«Ed ora è il turno del piccolo Angelino Mafalda, sette anni. Un applauso!».
Nella piccola aula magna della scuola elementare Parini, satura di battimani, una folla di genitori in ghingheri assiepava ogni spazio disponibile assistendo alla manifestazione “Alunno dell’anno”, premio istituito cinque anni prima dal nuovo direttore, Ugo Bruni, per celebrare il bambino che più si era distinto durante l’anno scolastico.
«Ciao Angelino! Sei contento di essere in lizza per il premio?» chiese il direttore, presentatore dell’evento, con la sua faccia rubizza e il capello argenteo in un impeccabile gessato blu.
«Si, tanto» rispose un po’ emozionato il bimbo.
Dopo qualche altra domanda di rito, Ugo Bruni chiese: «E tu cosa vuoi fare da grande?».
«L’uomo ricco» rispose deciso Angelino che, col passare dei minuti, era diventato padrone della scena.
«L’uomo ricco?». La domanda fu accompagnata dalle risa del pubblico.
«Si, come quelli che hanno le ville, le Ferrari e fanno la bella vita».
«Ha le idee chiare il nostro giovanotto!».
Angelino sorrise beffardo.
Undici anni dopo
«Vai Angelì! Sfondalo!».
In un vecchio deposito abbandonato, un pubblico selezionato di professionisti e gente di malaffare attorniava un improvvisato ring realizzato con tubi metallici e corde di canapa.

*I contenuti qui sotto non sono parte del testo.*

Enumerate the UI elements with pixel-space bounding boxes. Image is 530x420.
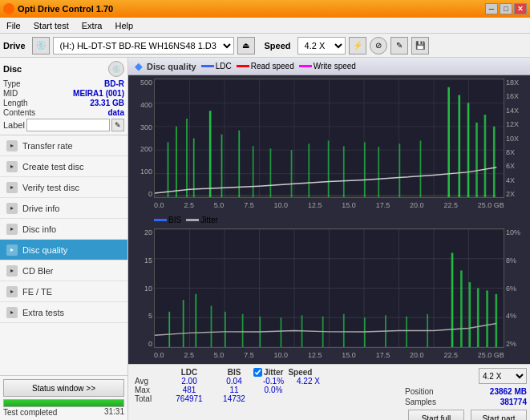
- menu-help[interactable]: Help: [111, 20, 136, 31]
- samples-value: 381774: [500, 398, 527, 406]
- start-full-button[interactable]: Start full: [408, 410, 464, 420]
- chart1-y-left: 500 400 300 200 100 0: [131, 79, 154, 198]
- svg-rect-30: [399, 143, 401, 197]
- svg-rect-23: [270, 148, 272, 197]
- disc-type-row: Type BD-R: [3, 79, 124, 88]
- dq-icon: ◆: [135, 61, 142, 72]
- svg-rect-35: [475, 123, 478, 197]
- chart2-x-labels: 0.0 2.5 5.0 7.5 10.0 12.5 15.0 17.5 20.0…: [131, 351, 527, 361]
- sidebar-item-label-fe-te: FE / TE: [22, 287, 52, 297]
- disc-label-edit-button[interactable]: ✎: [111, 119, 124, 131]
- jitter-checkbox[interactable]: [253, 368, 262, 377]
- disc-length-value: 23.31 GB: [90, 99, 124, 107]
- disc-label-row: Label ✎: [3, 119, 124, 131]
- disc-mid-value: MEIRA1 (001): [73, 89, 124, 98]
- sidebar-item-extra-tests[interactable]: ▸Extra tests: [0, 302, 127, 323]
- main-layout: Disc 💿 Type BD-R MID MEIRA1 (001) Length…: [0, 58, 530, 420]
- disc-contents-label: Contents: [3, 108, 35, 117]
- disc-quality-header: ◆ Disc quality LDC Read speed Write spee…: [128, 58, 530, 75]
- position-row: Position 23862 MB: [405, 387, 527, 396]
- avg-jitter-speed: -0.1% 4.22 X: [253, 377, 326, 386]
- drive-icon: 💿: [32, 37, 50, 55]
- menu-file[interactable]: File: [3, 20, 24, 31]
- disc-icon: 💿: [108, 61, 124, 77]
- status-window-button[interactable]: Status window >>: [3, 379, 124, 397]
- svg-rect-15: [168, 142, 169, 197]
- sidebar-item-label-extra-tests: Extra tests: [22, 308, 64, 317]
- sidebar: Disc 💿 Type BD-R MID MEIRA1 (001) Length…: [0, 58, 128, 420]
- samples-label: Samples: [405, 398, 436, 406]
- svg-rect-27: [343, 146, 345, 197]
- drive-select[interactable]: (H:) HL-DT-ST BD-RE WH16NS48 1.D3: [53, 37, 234, 55]
- menu-extra[interactable]: Extra: [79, 20, 106, 31]
- disc-quality-title: Disc quality: [147, 62, 196, 71]
- chart1-wrapper: 500 400 300 200 100 0: [131, 79, 527, 198]
- svg-rect-33: [458, 95, 460, 197]
- sidebar-item-drive-info[interactable]: ▸Drive info: [0, 198, 127, 219]
- disc-type-value: BD-R: [104, 79, 124, 88]
- fe-te-icon: ▸: [6, 286, 18, 297]
- disc-header: Disc 💿: [3, 61, 124, 77]
- svg-rect-56: [225, 312, 226, 347]
- svg-rect-37: [493, 127, 496, 197]
- menu-bar: File Start test Extra Help: [0, 18, 530, 34]
- menu-start-test[interactable]: Start test: [30, 20, 72, 31]
- erase-icon[interactable]: ⊘: [370, 37, 387, 55]
- svg-rect-67: [451, 252, 454, 347]
- legend-write-speed: Write speed: [299, 62, 356, 71]
- speed-label: Speed: [265, 41, 291, 50]
- svg-rect-71: [486, 290, 488, 347]
- disc-contents-value: data: [107, 108, 124, 117]
- chart2-wrapper: 20 15 10 5 0: [131, 228, 527, 348]
- sidebar-item-create-test-disc[interactable]: ▸Create test disc: [0, 156, 127, 177]
- sidebar-item-label-transfer-rate: Transfer rate: [22, 141, 73, 151]
- stats-table: LDC BIS Jitter Speed Avg 2.00 0.04 -0.1%…: [128, 365, 402, 420]
- speed-header: Speed: [288, 368, 312, 377]
- status-text: Test completed: [3, 408, 57, 417]
- svg-rect-53: [183, 300, 184, 347]
- disc-panel: Disc 💿 Type BD-R MID MEIRA1 (001) Length…: [0, 58, 127, 135]
- disc-info-icon: ▸: [6, 224, 18, 235]
- save-icon[interactable]: 💾: [411, 37, 429, 55]
- disc-length-row: Length 23.31 GB: [3, 99, 124, 107]
- sidebar-item-transfer-rate[interactable]: ▸Transfer rate: [0, 135, 127, 156]
- maximize-button[interactable]: □: [500, 3, 512, 14]
- chart2-legend: BIS Jitter: [131, 214, 527, 225]
- legend-ldc: LDC: [201, 62, 232, 71]
- close-button[interactable]: ✕: [514, 3, 527, 14]
- title-bar-left: Opti Drive Control 1.70: [3, 3, 113, 14]
- sidebar-item-disc-quality[interactable]: ▸Disc quality: [0, 240, 127, 260]
- chart2-svg: [155, 229, 504, 347]
- legend-bis-color: [154, 219, 167, 221]
- sidebar-item-verify-test-disc[interactable]: ▸Verify test disc: [0, 177, 127, 198]
- svg-rect-36: [484, 115, 487, 197]
- legend-read-speed: Read speed: [237, 62, 294, 71]
- speed-select[interactable]: 4.2 X: [297, 37, 346, 55]
- stats-ldc-header: LDC: [164, 368, 215, 377]
- eject-button[interactable]: ⏏: [237, 37, 255, 55]
- avg-label: Avg: [135, 377, 164, 386]
- max-jitter-pos: 0.0%: [253, 386, 326, 394]
- legend-ldc-label: LDC: [216, 62, 232, 71]
- write-icon[interactable]: ✎: [390, 37, 408, 55]
- disc-label-input[interactable]: [26, 119, 110, 131]
- sidebar-item-label-cd-bler: CD Bler: [22, 266, 54, 276]
- chart1-main: [154, 79, 504, 198]
- max-jitter: 0.0%: [253, 386, 293, 394]
- svg-rect-16: [176, 127, 177, 197]
- content-area: ◆ Disc quality LDC Read speed Write spee…: [128, 58, 530, 420]
- jitter-header: Jitter: [264, 368, 283, 377]
- sidebar-item-cd-bler[interactable]: ▸CD Bler: [0, 260, 127, 281]
- speed-dropdown[interactable]: 4.2 X: [479, 368, 527, 384]
- speed-icon[interactable]: ⚡: [349, 37, 366, 55]
- app-title: Opti Drive Control 1.70: [18, 4, 113, 14]
- sidebar-item-fe-te[interactable]: ▸FE / TE: [0, 281, 127, 302]
- minimize-button[interactable]: ─: [485, 3, 498, 14]
- svg-rect-57: [242, 314, 244, 347]
- svg-rect-25: [308, 143, 310, 197]
- avg-speed: 4.22 X: [297, 377, 320, 386]
- sidebar-item-disc-info[interactable]: ▸Disc info: [0, 219, 127, 240]
- legend-read-speed-color: [237, 65, 249, 67]
- disc-label-label: Label: [3, 120, 25, 130]
- start-part-button[interactable]: Start part: [471, 410, 527, 420]
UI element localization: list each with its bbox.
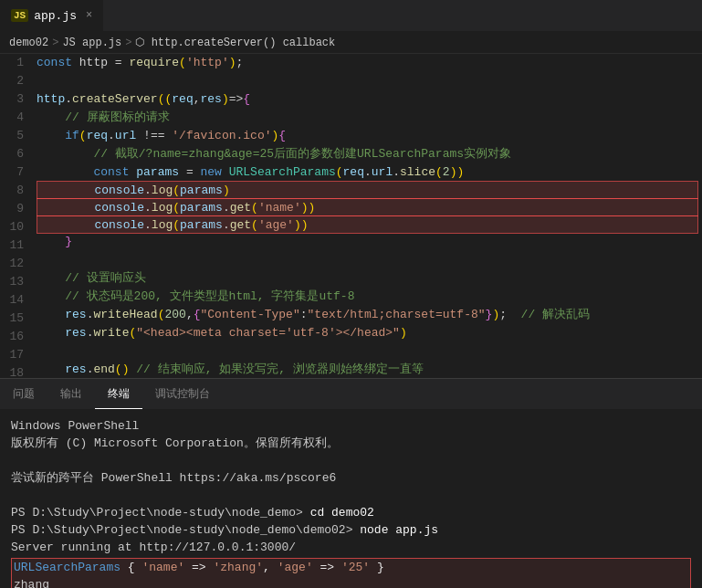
code-line-7: const params = new URLSearchParams(req.u… xyxy=(37,163,698,182)
code-line-10: console.log(params.get('age')) xyxy=(37,215,698,234)
line-numbers: 123456789101112131415161718 xyxy=(0,54,33,378)
line-number-4: 4 xyxy=(7,109,24,127)
panel-tabs: 问题 输出 终端 调试控制台 xyxy=(0,378,702,410)
breadcrumb-sep2: > xyxy=(125,37,131,49)
tab-terminal[interactable]: 终端 xyxy=(95,379,142,409)
code-line-4: // 屏蔽图标的请求 xyxy=(37,109,698,127)
line-number-1: 1 xyxy=(7,54,24,72)
code-line-12 xyxy=(37,251,698,269)
code-line-5: if(req.url !== '/favicon.ico'){ xyxy=(37,127,698,145)
code-line-3: http.createServer((req,res)=>{ xyxy=(37,90,698,109)
code-line-11: } xyxy=(37,233,698,251)
code-area[interactable]: const http = require('http'); http.creat… xyxy=(33,54,702,378)
breadcrumb-sep1: > xyxy=(52,37,58,49)
line-number-3: 3 xyxy=(7,90,24,109)
line-number-18: 18 xyxy=(7,364,24,378)
line-number-6: 6 xyxy=(7,145,24,163)
breadcrumb-function: ⬡ http.createServer() callback xyxy=(135,36,335,49)
code-line-8: console.log(params) xyxy=(37,181,698,199)
tab-close-button[interactable]: × xyxy=(86,9,92,22)
terminal-input2: node app.js xyxy=(360,523,438,537)
line-number-16: 16 xyxy=(7,328,24,346)
terminal-empty1 xyxy=(11,452,691,469)
line-number-12: 12 xyxy=(7,255,24,273)
tab-appjs[interactable]: JS app.js × xyxy=(0,0,104,31)
line-number-5: 5 xyxy=(7,127,24,145)
code-line-6: // 截取/?name=zhang&age=25后面的参数创建URLSearch… xyxy=(37,145,698,163)
terminal-header: Windows PowerShell xyxy=(11,417,691,435)
terminal-cmd1: PS D:\Study\Project\node-study\node_demo… xyxy=(11,504,691,521)
line-number-10: 10 xyxy=(7,218,24,236)
terminal-prompt2: PS D:\Study\Project\node-study\node_demo… xyxy=(11,523,360,537)
code-line-13: // 设置响应头 xyxy=(37,269,698,288)
breadcrumb-js: JS app.js xyxy=(62,37,121,49)
terminal-prompt1: PS D:\Study\Project\node-study\node_demo… xyxy=(11,506,310,520)
code-line-2 xyxy=(37,72,698,90)
breadcrumb-demo02: demo02 xyxy=(9,37,48,49)
terminal-server-running: Server running at http://127.0.0.1:3000/ xyxy=(11,539,691,556)
tab-debug-console[interactable]: 调试控制台 xyxy=(142,379,223,409)
terminal-urlsearchparams-output: URLSearchParams { 'name' => 'zhang', 'ag… xyxy=(14,559,688,576)
tab-problems[interactable]: 问题 xyxy=(0,379,47,409)
tab-bar: JS app.js × xyxy=(0,0,702,32)
terminal-copyright: 版权所有 (C) Microsoft Corporation。保留所有权利。 xyxy=(11,435,691,452)
terminal-input1: cd demo02 xyxy=(310,506,374,520)
terminal-output-highlighted-box: URLSearchParams { 'name' => 'zhang', 'ag… xyxy=(11,558,691,588)
line-number-7: 7 xyxy=(7,163,24,182)
code-line-16: res.write("<head><meta charset='utf-8'><… xyxy=(37,324,698,342)
code-line-15: res.writeHead(200,{"Content-Type":"text/… xyxy=(37,306,698,324)
terminal-empty2 xyxy=(11,487,691,504)
line-number-2: 2 xyxy=(7,72,24,90)
line-number-14: 14 xyxy=(7,291,24,310)
code-line-9: console.log(params.get('name')) xyxy=(37,198,698,216)
line-number-17: 17 xyxy=(7,346,24,364)
line-number-9: 9 xyxy=(7,200,24,218)
terminal[interactable]: Windows PowerShell 版权所有 (C) Microsoft Co… xyxy=(0,410,702,588)
code-line-17 xyxy=(37,342,698,361)
tab-filename: app.js xyxy=(34,9,77,23)
terminal-cmd2: PS D:\Study\Project\node-study\node_demo… xyxy=(11,521,691,539)
terminal-tip: 尝试新的跨平台 PowerShell https://aka.ms/pscore… xyxy=(11,469,691,487)
breadcrumb: demo02 > JS app.js > ⬡ http.createServer… xyxy=(0,32,702,54)
code-line-1: const http = require('http'); xyxy=(37,54,698,72)
code-line-14: // 状态码是200, 文件类型是html, 字符集是utf-8 xyxy=(37,288,698,306)
code-line-18: res.end() // 结束响应, 如果没写完, 浏览器则始终绑定一直等 xyxy=(37,361,698,378)
line-number-8: 8 xyxy=(7,182,24,200)
line-number-13: 13 xyxy=(7,273,24,291)
js-file-icon: JS xyxy=(11,9,28,22)
line-number-15: 15 xyxy=(7,310,24,328)
tab-output[interactable]: 输出 xyxy=(47,379,95,409)
terminal-output-name: zhang xyxy=(14,576,688,588)
editor: 123456789101112131415161718 const http =… xyxy=(0,54,702,378)
line-number-11: 11 xyxy=(7,236,24,255)
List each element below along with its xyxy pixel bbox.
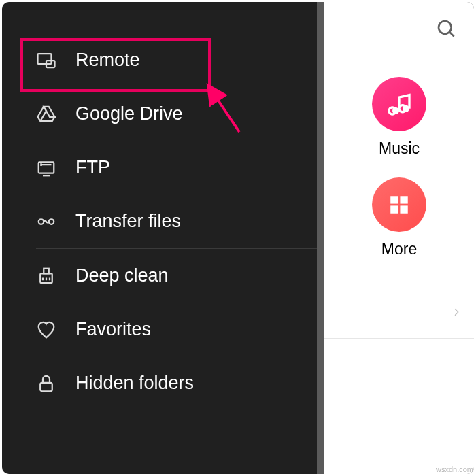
sidebar-item-favorites[interactable]: Favorites: [2, 303, 317, 356]
svg-point-6: [39, 219, 44, 224]
svg-rect-19: [400, 196, 407, 203]
watermark: wsxdn.com: [436, 465, 473, 473]
music-icon: [372, 77, 426, 131]
tile-more[interactable]: More: [372, 177, 426, 258]
svg-point-16: [392, 107, 399, 114]
tile-music[interactable]: Music: [372, 77, 426, 158]
svg-rect-20: [390, 205, 398, 213]
svg-point-17: [403, 105, 409, 112]
main-content-dimmed: Music More: [317, 2, 474, 474]
svg-line-15: [449, 32, 454, 37]
sidebar-item-label: Favorites: [75, 319, 151, 340]
sidebar-item-label: Google Drive: [75, 103, 183, 124]
sidebar-item-transfer-files[interactable]: Transfer files: [2, 194, 317, 248]
lock-icon: [36, 373, 56, 394]
svg-rect-13: [40, 382, 52, 391]
sidebar-item-deep-clean[interactable]: Deep clean: [2, 249, 317, 303]
sidebar-item-label: Remote: [75, 50, 140, 71]
sidebar-item-label: Transfer files: [75, 211, 181, 232]
sidebar-item-label: Deep clean: [75, 265, 169, 286]
transfer-icon: [36, 211, 56, 232]
sidebar-item-google-drive[interactable]: Google Drive: [2, 87, 317, 141]
svg-rect-9: [44, 268, 49, 273]
clean-icon: [36, 266, 56, 286]
main-content: Music More: [324, 2, 474, 474]
sidebar-item-label: FTP: [75, 157, 110, 178]
remote-icon: [36, 50, 56, 71]
svg-point-14: [439, 21, 452, 34]
sidebar-item-hidden-folders[interactable]: Hidden folders: [2, 356, 317, 410]
tile-label: Music: [379, 139, 420, 158]
grid-icon: [372, 177, 426, 232]
chevron-right-icon: [451, 307, 462, 318]
search-icon: [436, 31, 458, 42]
svg-rect-0: [38, 54, 52, 64]
gdrive-icon: [36, 104, 56, 124]
tile-label: More: [381, 240, 417, 258]
navigation-drawer: Remote Google Drive FTP Transfer files: [2, 2, 317, 474]
app-screen: Remote Google Drive FTP Transfer files: [2, 2, 474, 474]
heart-icon: [36, 320, 56, 340]
svg-rect-21: [400, 205, 407, 213]
svg-point-7: [49, 219, 54, 224]
ftp-icon: [36, 158, 56, 178]
list-row[interactable]: [324, 286, 474, 339]
sidebar-item-ftp[interactable]: FTP: [2, 141, 317, 194]
search-button[interactable]: [436, 18, 458, 40]
svg-rect-18: [390, 196, 398, 203]
sidebar-item-remote[interactable]: Remote: [2, 33, 317, 87]
sidebar-item-label: Hidden folders: [75, 373, 194, 394]
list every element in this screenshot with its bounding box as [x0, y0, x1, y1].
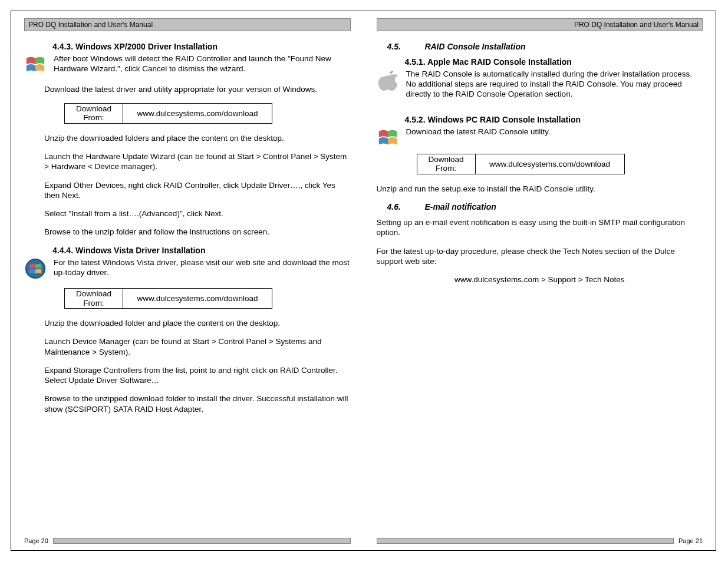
p-451-1: The RAID Console is automatically instal…	[406, 69, 703, 100]
heading-444: 4.4.4. Windows Vista Driver Installation	[24, 246, 351, 256]
windows-vista-icon	[24, 257, 48, 282]
p-444-4: Expand Storage Controllers from the list…	[24, 365, 351, 386]
p-443-6: Select "Install from a list….(Advanced)"…	[24, 209, 351, 219]
dl-url: www.dulcesystems.com/download	[123, 289, 272, 309]
header-left: PRO DQ Installation and User's Manual	[24, 18, 351, 31]
p-443-3: Unzip the downloaded folders and place t…	[24, 133, 351, 143]
p-46-1: Setting up an e-mail event notification …	[377, 217, 703, 238]
dl-url: www.dulcesystems.com/download	[123, 103, 272, 123]
page-left: PRO DQ Installation and User's Manual 4.…	[11, 11, 364, 550]
heading-45-num: 4.5.	[387, 42, 423, 52]
p-452-2: Unzip and run the setup.exe to install t…	[377, 184, 703, 194]
p-452-1: Download the latest RAID Console utility…	[406, 127, 703, 137]
page-right: PRO DQ Installation and User's Manual 4.…	[364, 11, 716, 550]
content-right: 4.5. RAID Console Installation 4.5.1. Ap…	[377, 42, 703, 293]
row-451: The RAID Console is automatically instal…	[377, 69, 703, 108]
heading-443: 4.4.3. Windows XP/2000 Driver Installati…	[24, 42, 351, 52]
download-table-443: Download From: www.dulcesystems.com/down…	[64, 103, 272, 124]
dl-url: www.dulcesystems.com/download	[475, 154, 624, 174]
p-443-1: After boot Windows will detect the RAID …	[54, 54, 351, 74]
footer-bar-left	[53, 538, 351, 544]
content-left: 4.4.3. Windows XP/2000 Driver Installati…	[24, 42, 351, 422]
dl-label: Download From:	[65, 103, 123, 123]
heading-45: 4.5. RAID Console Installation	[377, 42, 703, 52]
p-444-3: Launch Device Manager (can be found at S…	[24, 336, 351, 357]
heading-451: 4.5.1. Apple Mac RAID Console Installati…	[377, 57, 703, 68]
download-table-452: Download From: www.dulcesystems.com/down…	[417, 154, 625, 174]
heading-45-title: RAID Console Installation	[424, 42, 525, 51]
p-444-2: Unzip the downloaded folder and place th…	[24, 318, 351, 328]
page-number-left: Page 20	[24, 537, 48, 544]
p-443-2: Download the latest driver and utility a…	[24, 84, 351, 94]
apple-icon	[377, 69, 400, 94]
dl-label: Download From:	[65, 289, 123, 309]
heading-46-title: E-mail notification	[424, 202, 496, 211]
footer-bar-right	[377, 538, 674, 544]
windows-xp-icon	[24, 54, 48, 78]
p-443-7: Browse to the unzip folder and follow th…	[24, 227, 351, 237]
p-444-5: Browse to the unzipped download folder t…	[24, 394, 351, 414]
footer-left: Page 20	[24, 537, 351, 544]
page-spread: PRO DQ Installation and User's Manual 4.…	[11, 11, 716, 551]
p-443-5: Expand Other Devices, right click RAID C…	[24, 180, 351, 201]
windows-xp-icon	[377, 127, 400, 151]
dl-label: Download From:	[417, 154, 475, 174]
heading-46-num: 4.6.	[387, 202, 423, 213]
p-46-3: www.dulcesystems.com > Support > Tech No…	[377, 275, 703, 285]
row-444-intro: For the latest Windows Vista driver, ple…	[24, 257, 351, 286]
page-number-right: Page 21	[678, 537, 703, 544]
header-right: PRO DQ Installation and User's Manual	[377, 18, 703, 31]
download-table-444: Download From: www.dulcesystems.com/down…	[64, 288, 272, 309]
p-46-2: For the latest up-to-day procedure, plea…	[377, 246, 703, 267]
p-444-1: For the latest Windows Vista driver, ple…	[54, 257, 351, 278]
heading-46: 4.6. E-mail notification	[377, 202, 703, 213]
footer-right: Page 21	[377, 537, 703, 544]
heading-452: 4.5.2. Windows PC RAID Console Installat…	[377, 115, 703, 125]
row-452: Download the latest RAID Console utility…	[377, 127, 703, 151]
row-443-intro: After boot Windows will detect the RAID …	[24, 54, 351, 82]
p-443-4: Launch the Hardware Update Wizard (can b…	[24, 151, 351, 172]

Al suo interno due ragazzi dai fisici scolpiti non lesinavano nello scambiarsi colpi proibiti. Uno dei due era Angelino Mafalda.
«Dai Angelì, ci sei quasi! Ho puntato diecimila euro su di te! Non deludermi!» urlò un uomo in giacca e cravatta, con gli occhiali dalla montatura in oro e una valigetta in mano.
«Non ascoltarlo, Vipera! Ce l’hai in pugno!» ribatté il più alto di un gruppo di quattro ragazzotti muscolosi dalle facce poco raccomandabili.
Poco meno di trenta secondi dopo, l’ennesimo pugno sul volto stendeva definitivamente Paolo Pigna, detto Vipera.
«Bravo, bravo!» esclamò parte del pubblico che poi s’aprì in due ali al passaggio del campione.
«I miei soldi» disse duro Angelino, asciugandosi il viso, all’allibratore.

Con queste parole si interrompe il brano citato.